How to append multiple items to a nested-list? How do you successfully approach a variation of a river-crossing problem?

Question

I am attempting to solve this riddle similar to the Wolf, goat and cabbage problem, and trying to represent it in a graph format (with nodes and edges representing all potential paths).

This is the problem:

2 circus families have got an act where one family, consisting of a mother, father and daughter, are on the left hand side of a flying trapeze and the other family, with two brothers and a sister, are on the right hand side of the flying trapeze. Each person begins by hanging from their own individual swing and there is an empty swing separating the two families as follows:

Mother, Father, Daughter, Empty, Sister, Younger Brother, Older Brother

It is only possible a person to swing from their swing to an empty swing that is either adjacent to their current swing or that is separated from their position by a single individual from either family. The aim of the trick is for both families to swap sides. No member of the family is allowed to swing backwards at any stage. What is the sequence of moves which will result in the trick being performed successfully?
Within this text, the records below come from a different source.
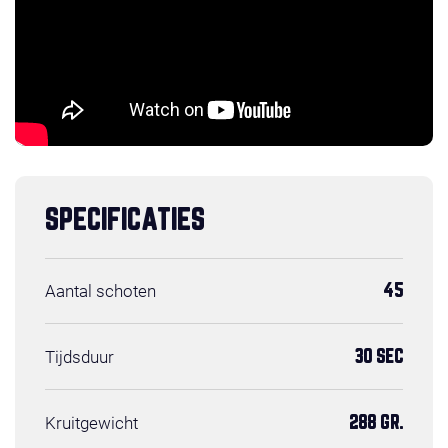
SPECIFICATIES
Aantal schoten
45
Tijdsduur
30 SEC
Kruitgewicht
288 GR.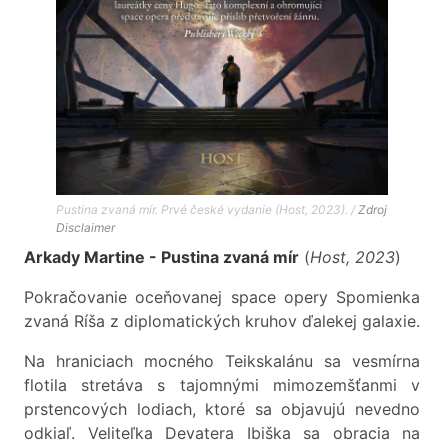
Pustina zvaná mír. Prvé české vydanie (Host, 2023). /
Zdroj
Disclaimer
Arkady Martine - Pustina zvaná mír
(
Host, 2023
)
Pokračovanie oceňovanej space opery Spomienka
zvaná Ríša z diplomatických kruhov ďalekej galaxie.
Na hraniciach mocného Teikskalánu sa vesmírna
flotila stretáva s tajomnými mimozemšťanmi v
prstencových lodiach, ktoré sa objavujú nevedno
odkiaľ. Veliteľka Devatera Ibiška sa obracia na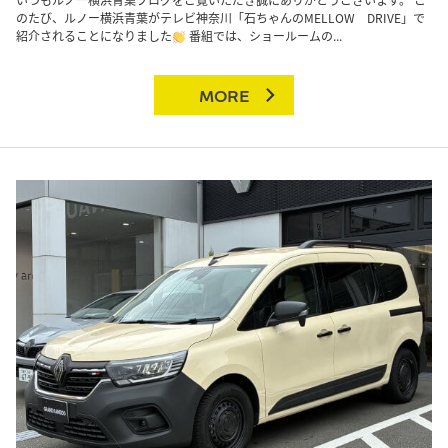
のたび、ルノー横浜青葉がテレビ神奈川「石ちゃんのMELLOW DRIVE」で
紹介されることになりました
番組では、ショールームの...
MORE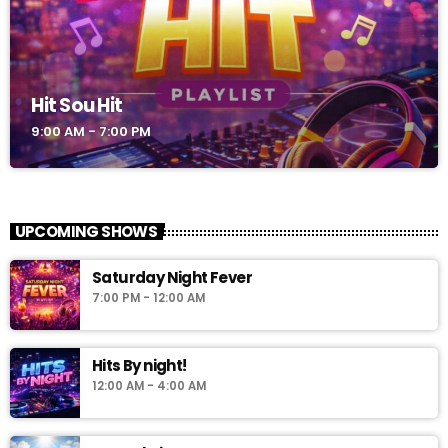
Hit Sou Hit
9:00 AM - 7:00 PM
UPCOMING SHOWS
Saturday Night Fever
7:00 PM - 12:00 AM
Hits By night!
12:00 AM - 4:00 AM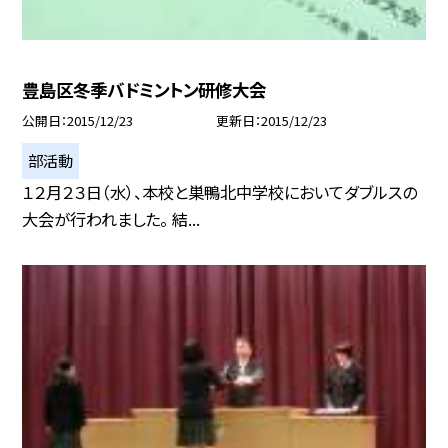
豊島区冬季バドミントン研修大会
公開日
2015/12/23
更新日
2015/12/23
部活動
１２月２３日（水）、本校と巣鴨北中学校においてダブルスの
大会が行われました。 結...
I labelled the family on the left as family 'A' and the family on the right as 'B', and empty as 'É', and started with the first position, trying to graph all the possible permutations that could exist.

Right now I tried to do only the first possible move (moving to an adjacent empty swing), but I seem to be running into some technical problem I have no idea why it is.
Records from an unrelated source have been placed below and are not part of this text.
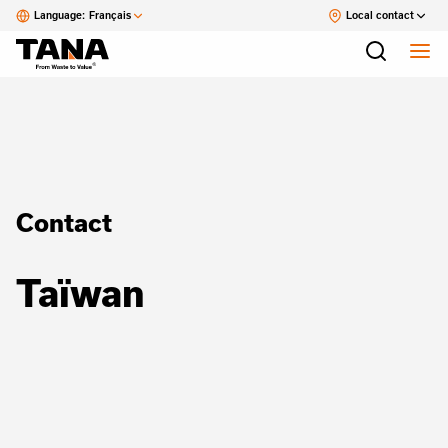
Language:
Français
Local contact
Contact
Taïwan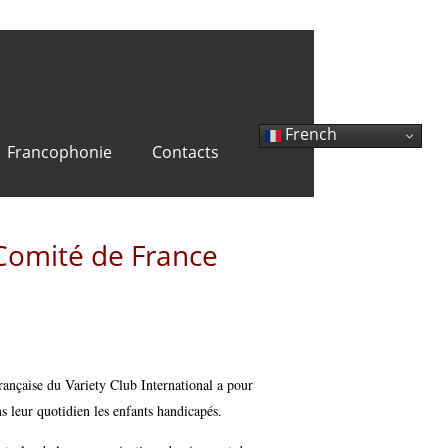
French
Francophonie
Contacts
 Comité de France
rançaise du Variety Club International a pour
s leur quotidien les enfants handicapés.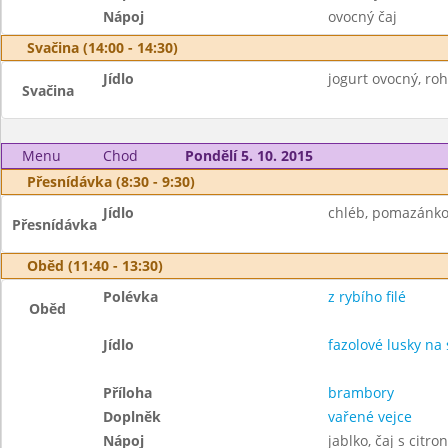
Nápoj
ovocný čaj
Svačina (14:00 - 14:30)
Jídlo
jogurt ovocný, rohl
Svačina
Menu
Chod
Pondělí 5. 10. 2015
Přesnídávka (8:30 - 9:30)
Jídlo
chléb, pomazánkov
Přesnídávka
Oběd (11:40 - 13:30)
Polévka
z rybího filé
Oběd
Jídlo
fazolové lusky na
Příloha
brambory
Doplněk
vařené vejce
Nápoj
jablko, čaj s citr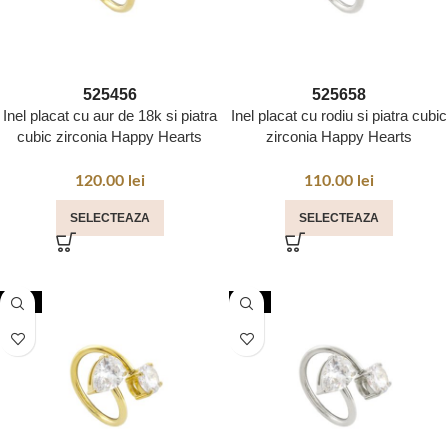
52
54
56
52
56
58
Inel placat cu aur de 18k si piatra
Inel placat cu rodiu si piatra cubic
cubic zirconia Happy Hearts
zirconia Happy Hearts
120.00
lei
110.00
lei
SELECTEAZA
SELECTEAZA
NOU
NOU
I am trying to make the list of possible steps at each step.

This is what I have.

iC=['A','A','A','E','B','B','B']
newC=[]

for x in range(0,7):
    if iC[x]=='E':
        if iC[x-1]=='A' and iC[x+1]=='B':
            iC[x-1]='E'
            iC[x]='A'
            newC.append(iC)
            iC[x-1]='A'
            iC[x]='B'
            iC[x+1]='E'
            newC.append(iC)
        elif iC[x-1]=='A':
            iC[x-1]='E'
            iC[x]='A'
            newC.append(iC)
        elif iC[x+1]=='B':
            iC[x+1]=='E'
            iC[x]=='B'
            newC.append(iC)
        break

print(newC)

I am trying to append a new item into a new list but it changes the item instead. Could it because the append is in the if statement twice and just changes the appended item? Is there a more efficient way of doing this? Thanks any help would be appreciated :)

Answer 1

For easier handling I renamed the artists 1,2,3 for the family on the left and -3,-2,-1 for the family on the right, and 0 for the empty swing. This way a test for the correct final order is simply a test on monotony: [-3,-2,-1,0,1,2,3]
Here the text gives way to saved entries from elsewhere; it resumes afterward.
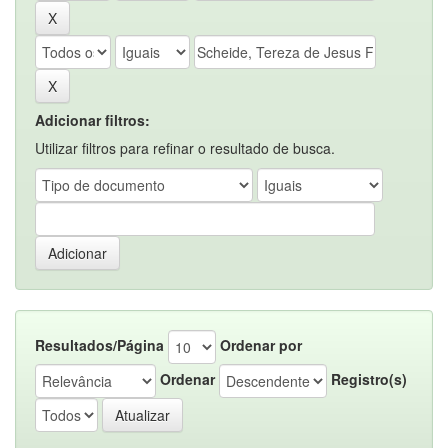
Adicionar filtros:
Utilizar filtros para refinar o resultado de busca.
Resultados/Página
Ordenar por
Ordenar
Registro(s)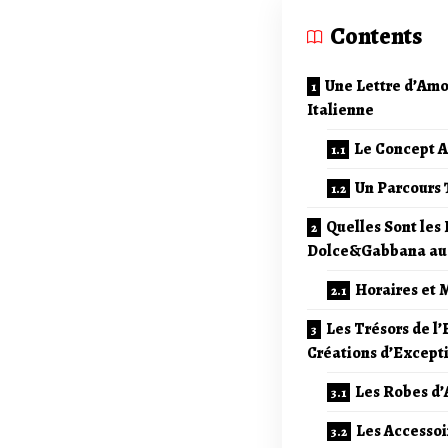
Contents
Une Lettre d’Amo
Italienne
Le Concept A
Un Parcours
Quelles Sont les 
Dolce&Gabbana au 
Horaires et 
Les Trésors de l’
Créations d’Except
Les Robes d’
Les Accessoir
The algorithm is separated in two functions, test_order tests if the final order is reached. If not, it tries to produce all following orders via possible_swings and recurses into itself with each of them. If the final order is reached it writes it out and returns success to its parent call which in turn knows that it can output its own order. You get the steps in reverse order therefore. I leave it as an exercise to you to rewrite the program to produce the "correct" order (hint: start with the end situation).

One interesting thing to note is that this riddle looks like it is mirror-symmetrical in its solution, i.e. the steps can be replayed back and forth with just the names of the elements exchanged. Does anyone have a deeper insight?

def possible_swings(trapezes,empty_nr):
    def swing(a): # swing from a to empty_nr
        tmp_trapezes = trapezes[:]
        tmp_trapezes[empty_nr] = tmp_trapezes[a]
        tmp_trapezes[a] = 0
        return (tmp_trapezes,a)
    
    r_trapezes = []
    
    if empty_nr >= 2 and trapezes[empty_nr-2] > 0:
        r_trapezes.append(swing(empty_nr-2))
    if empty_nr >= 1 and trapezes[empty_nr-1] > 0:
        r_trapezes.append(swing(empty_nr-1))
    if empty_nr < len(trapezes)-2 and trapezes[empty_nr+2] < 0:
        r_trapezes.append(swing(empty_nr+2))
    if empty_nr < len(trapezes)-1 and trapezes[empty_nr+1] < 0:
        r_trapezes.append(swing(empty_nr+1))
    return r_trapezes

def is_monotonic(li):
     return all([li[i]<li[i+1] for i in range(len(li)-1)])
    
def test_order(trapezes,empty_nr):
    if empty_nr == 3 and is_monotonic(trapezes):
        print(trapezes)
        return True
    else:
        for next_swing,next_empty in possible_swings(trapezes,empty_nr):
            if test_order(next_swing,next_empty):
                print(trapezes)
                return True
    return False

print(test_order([1,2,3,0,-3,-2,-1],3))

EDIT:

is_monotonic is running through the given array (0 up to length-1) and returns True if it finds strictly monotonic increasing elements. In our case this indicates the final order the riddle wants the two families to arrive at.

test_order tests the current order and, as I explained up there, produces all subsequent orders which are possible with the next allowed swing. This is a tree search, depth first: from the current order on the trapezes there follows a number of "next" orders. If the riddle can be solved we must finally arrive at the sought order, on the way pruning all non-resolving tree descents.